Il Moro a zonzo: The Smiths, Ask (1986)
Credo sia il 1988, anche se la canzone è del 1986. Io sono in gita con la scuola, seconda A del liceo scientifico insieme alla seconda B. Gli unici – noi della A – che fanno tedesco, ma a parte questa bizzarria, una trentina di piccole persone assolutamente ordinarie. Io, insieme ad altri due o tre, faccio la parte di quello un po’ strano, ma solo perché come classe siamo talmente normali che se un pubblicitario ci vedesse, ci prenderebbe come campione e avrebbe finito di commissionare sondaggi. D’altro canto, fra quelli strani faccio la parte di quello normale, di quello che gioca a calcio (senza nessuna prospettiva).

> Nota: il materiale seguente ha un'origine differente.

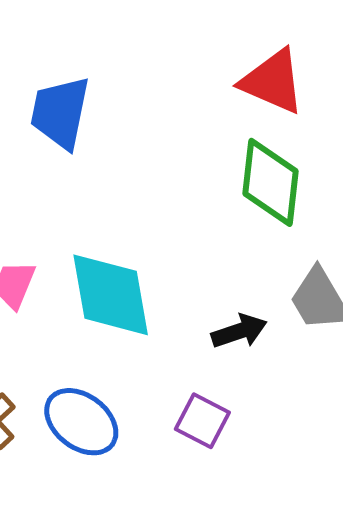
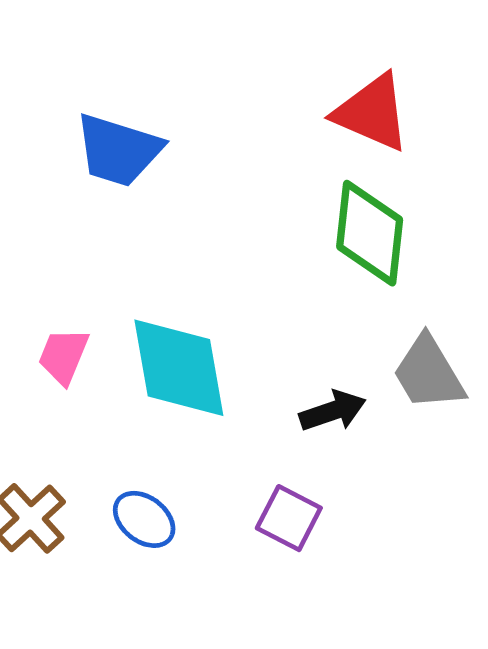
blue trapezoid: (60, 113) -> (118, 150), turned -84
blue ellipse: (81, 422) -> (144, 519), size x0.7

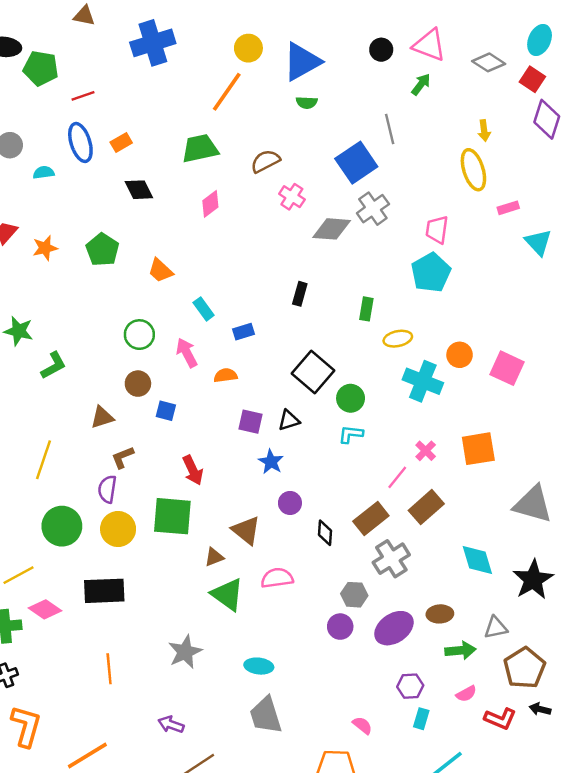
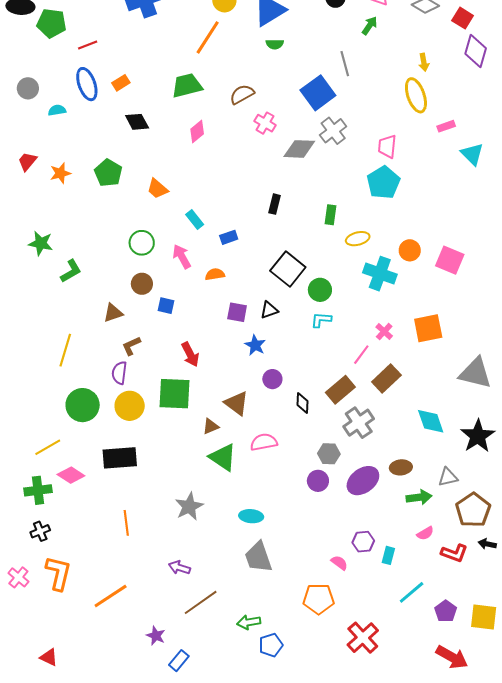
purple hexagon: (410, 686) -> (363, 542), moved

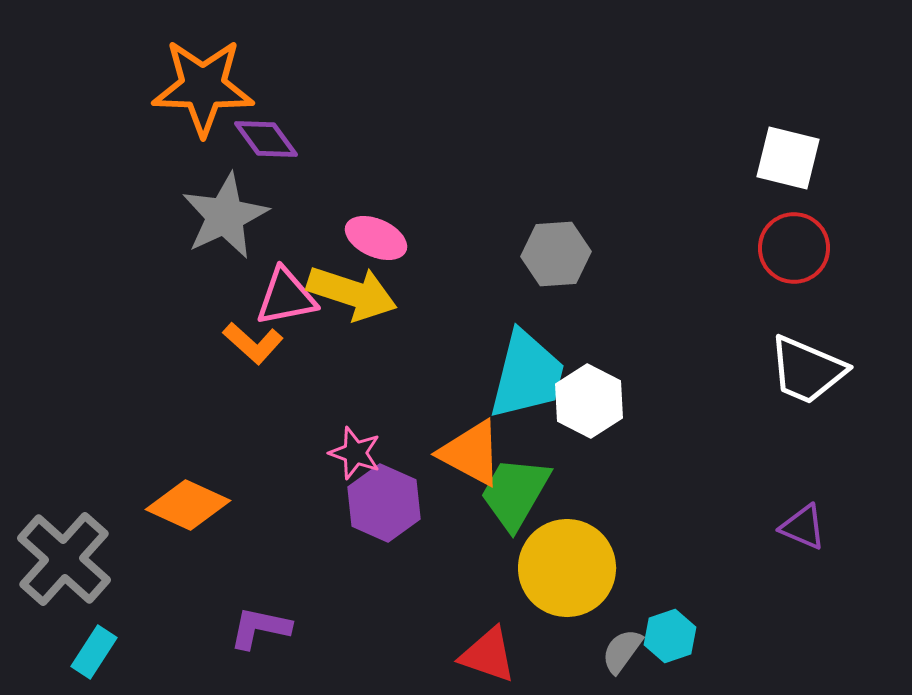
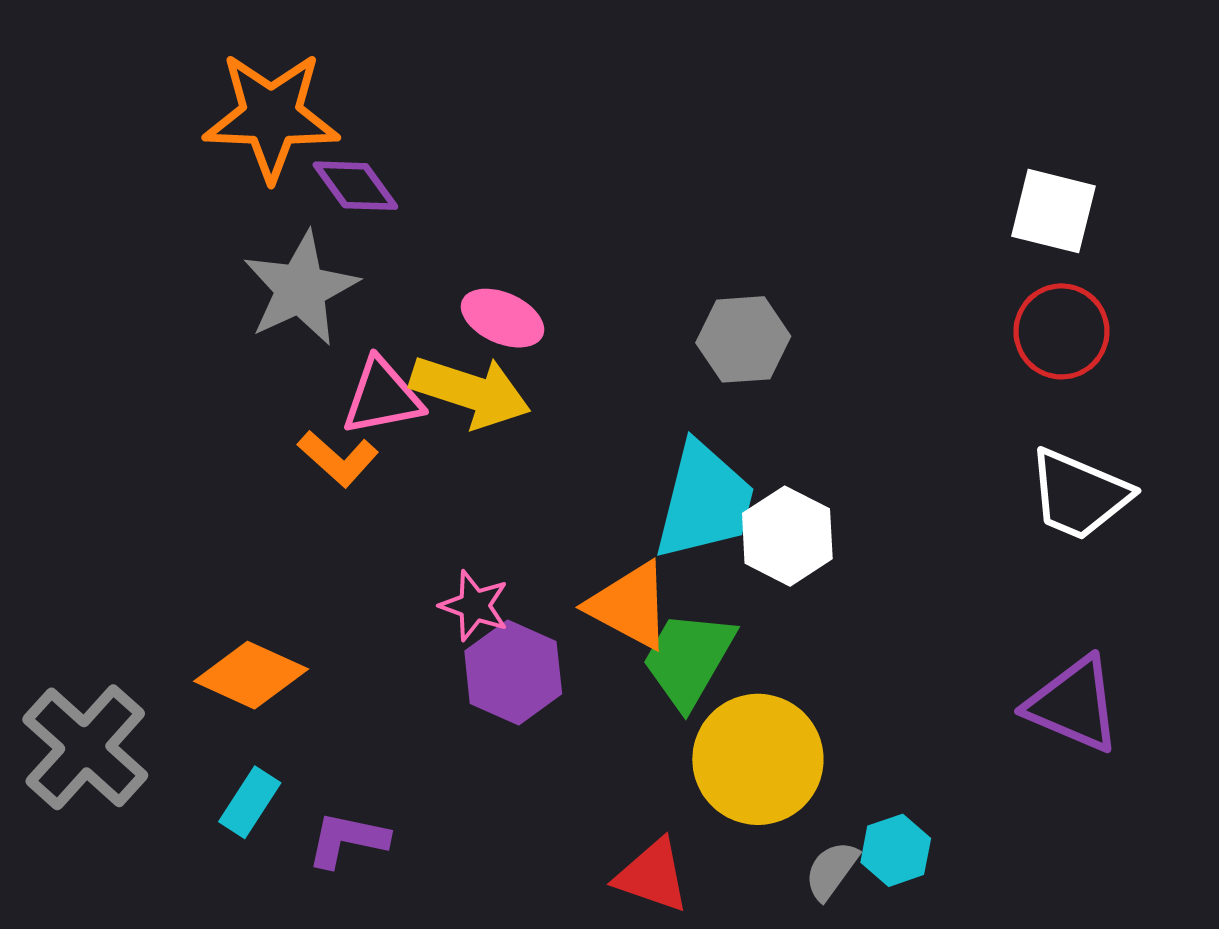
purple triangle: (803, 527) -> (1074, 705), size x1.6
cyan rectangle: (94, 652) -> (250, 802), moved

Sono partito con questa gita con una serie di aspettative tanto vaghe quanto irrealizzabili. Le mie compagne di classe sono una serie di possibilità già campionate: nessuna con le carine, nessuna con le quasi carine, qualcuna, forse, con le bruttine. Le ragazze della B sono incognite di equazioni che non risolverò mai.
Le gite hanno mete e scopi didattici, ma i loro veri luoghi sono due: i pullman e gli alberghi. In pullman ci si siede secondo gerarchie non dichiarate: i secchioni e i fragili di stomaco davanti, i capipopolo dietro, tutti gli altri in mezzo. Io sono fragile di stomaco non confesso, sto in mezzo al pullman, e di solito ho il vomito facile. Ma in questa gita, chissà perché, mi va bene: forse ci sono parti del mio corpo che reclamano più attenzione, rispetto a stomaco e dintorni.
Girano discorsi, in pullman e fuori dal pullman, che io ascolto con l’aria di chi la sa lunga e il cervello stupefatto. Un compagno dice a me e ad altri che ha portato il cannonau, che non sembra ma ti ubriaca facile: mi sembra un nome bellissimo, cannonau, anche se non so cos’è – e naturalmente non chiedo.
Gira musica, in pullman, irradiata dai radioloni a pile dei più estroversi. Sentiamo un numero infinito di volte Bohemian Rhapsody dei Queen: le melodie cambiano sempre, ma certi pezzi ti prendono, soprattutto quando il cantante mescola parole italiane e inglesi. Però dopo un po’ ti stufa, è come una torta con tre strati di panna. Unisco la mia alle voci che gridano basta.
E poi qualcuno, non so se lo stesso di Bohemian Rhapsody, mette su una cassetta in cui c’è anche questa canzone allegra, trascinante, e fatta di uno strato solo. Io capisco solo Ask me, ask me, ask me, e non importa, perché è ancora il tempo in cui posso ascoltare una canzone inglese, ma anche italiana, senza veramente fare caso a ciò che dice. Qualcuno forse mi dice anche chi sono, questi, ma io faccio confusione e mi convinco che siano gli Housemartins. La canzone mi piace, ma non mi fa venire voglia di ascoltarne altre degli Housemartins. Il pullman va, è primavera, fuori dai finestrini c’è il sole.
La sera, in un albergo dalle parti di Napoli che sembra un villaggio vacanze coi bungalow, e probabilmente è un villaggio vacanze coi bungalow, imito i professori a beneficio di qualche compagna di classe e di qualche ragazza della B. Ridono moltissimo, e io penso: fare il bel tenebroso con le idee strane non ha funzionato, ma questo funzionerà di sicuro. Non funzionerà.